Records supplied:

▬▬▬▬▬▬▬▬▬▬

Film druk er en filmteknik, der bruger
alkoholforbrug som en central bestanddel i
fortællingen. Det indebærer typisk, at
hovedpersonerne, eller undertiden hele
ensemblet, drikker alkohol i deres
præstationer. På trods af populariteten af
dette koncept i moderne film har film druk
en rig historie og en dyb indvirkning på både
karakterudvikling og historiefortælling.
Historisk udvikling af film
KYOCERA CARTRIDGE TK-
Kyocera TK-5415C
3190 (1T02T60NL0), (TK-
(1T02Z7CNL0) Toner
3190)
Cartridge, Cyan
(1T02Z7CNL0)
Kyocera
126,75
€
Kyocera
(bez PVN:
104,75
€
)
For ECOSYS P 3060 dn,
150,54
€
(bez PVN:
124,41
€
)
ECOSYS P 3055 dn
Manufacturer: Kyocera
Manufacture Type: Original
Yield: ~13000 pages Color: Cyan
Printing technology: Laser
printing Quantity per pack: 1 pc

▬▬▬▬▬▬▬▬▬▬

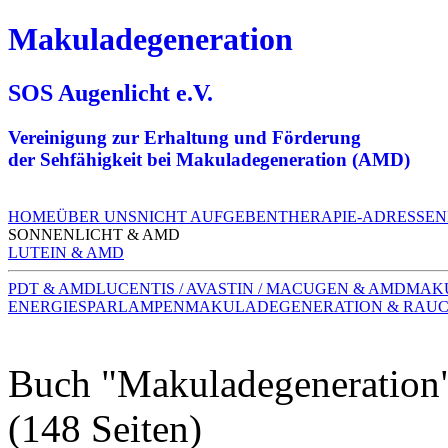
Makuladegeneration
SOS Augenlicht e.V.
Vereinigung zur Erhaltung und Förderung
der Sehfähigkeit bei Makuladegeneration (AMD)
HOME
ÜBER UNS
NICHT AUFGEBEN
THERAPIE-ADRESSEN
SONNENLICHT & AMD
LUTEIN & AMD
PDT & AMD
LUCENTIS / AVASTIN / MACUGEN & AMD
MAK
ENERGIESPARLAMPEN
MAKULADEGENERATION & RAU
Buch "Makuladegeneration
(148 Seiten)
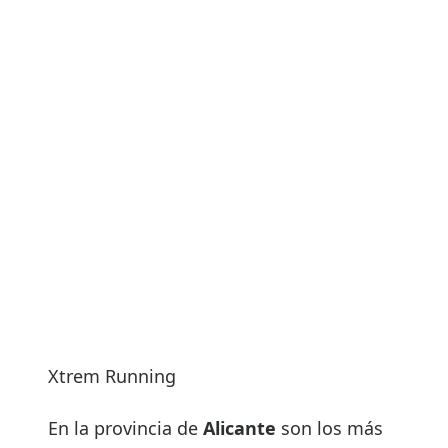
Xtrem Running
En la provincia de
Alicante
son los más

▬▬▬▬▬▬▬▬▬▬

Work task:
Among the lines above, show every one that contains the string "Cyan".

Solution below:
Cartridge, Cyan
Yield: ~13000 pages Color: Cyan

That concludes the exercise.